I think this week I'd better make a priority of getting the saw out of the shed, taking it apart for maintenance and cleaning, a little tune-up, fresh fuel, sharpened chain, and get busy.

Wednesday, August 4, 2010

Summer Heat

I feel I should post an update — after all, it is August already — but don't find that I have a lot going on to talk about lately. This is the part of the year where we simply endure the hottest days of summer (109 degrees yesterday) and keep the critters watered and don't get a whole lot more than that done.

Steven has been painting the garage (I will hunt for a pic to post) so it a stark bright white now, compared to our other buildings. Eventually they will all get a fresh coat.

The weeds and grass around the place are armpit high in places, due to my tractor and bush hog being inoperable at the moment.

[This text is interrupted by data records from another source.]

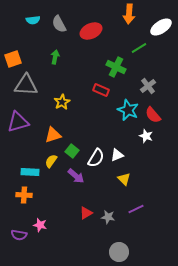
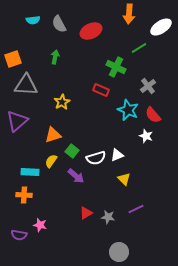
purple triangle: moved 1 px left, 1 px up; rotated 25 degrees counterclockwise
white semicircle: rotated 42 degrees clockwise
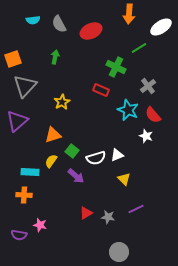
gray triangle: moved 1 px left, 1 px down; rotated 50 degrees counterclockwise
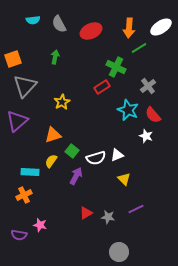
orange arrow: moved 14 px down
red rectangle: moved 1 px right, 3 px up; rotated 56 degrees counterclockwise
purple arrow: rotated 102 degrees counterclockwise
orange cross: rotated 28 degrees counterclockwise
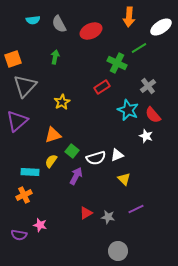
orange arrow: moved 11 px up
green cross: moved 1 px right, 4 px up
gray circle: moved 1 px left, 1 px up
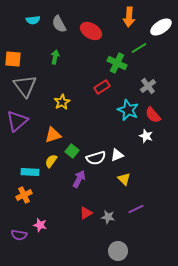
red ellipse: rotated 55 degrees clockwise
orange square: rotated 24 degrees clockwise
gray triangle: rotated 20 degrees counterclockwise
purple arrow: moved 3 px right, 3 px down
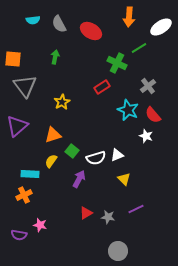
purple triangle: moved 5 px down
cyan rectangle: moved 2 px down
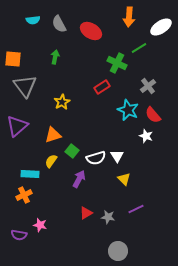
white triangle: moved 1 px down; rotated 40 degrees counterclockwise
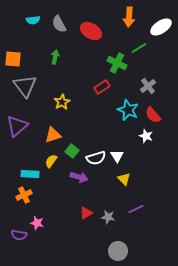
purple arrow: moved 2 px up; rotated 78 degrees clockwise
pink star: moved 3 px left, 2 px up
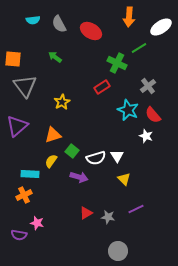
green arrow: rotated 64 degrees counterclockwise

They will just have to stay like that for now — fall and winter will come soon enough, and that will knock everything down to where we can get a handle on it again. We aren't big on "appearances" or aesthetics (making this 'look pretty'), but more interested in using our time on improving the overall infrastructure of the farm, and on growing things that provide food for us year round.

We don't have air conditioning at home (never have). My mother pointed out last night that she has made it 72 summers without a/c, and she figures she came make it through this one and all the future ones, as well. In the evenings, as the shade begins to lengthen, we sit in chairs on the lawn and enjoy the breeze. While sitting there, (instead of in front of the TV like so many people stuck inside with a/c do) we can busy ourselves with shucking corn, or shelling beans, or eating melon, or doing nothing but talking to each other. I think it is a fine way to spend an evening.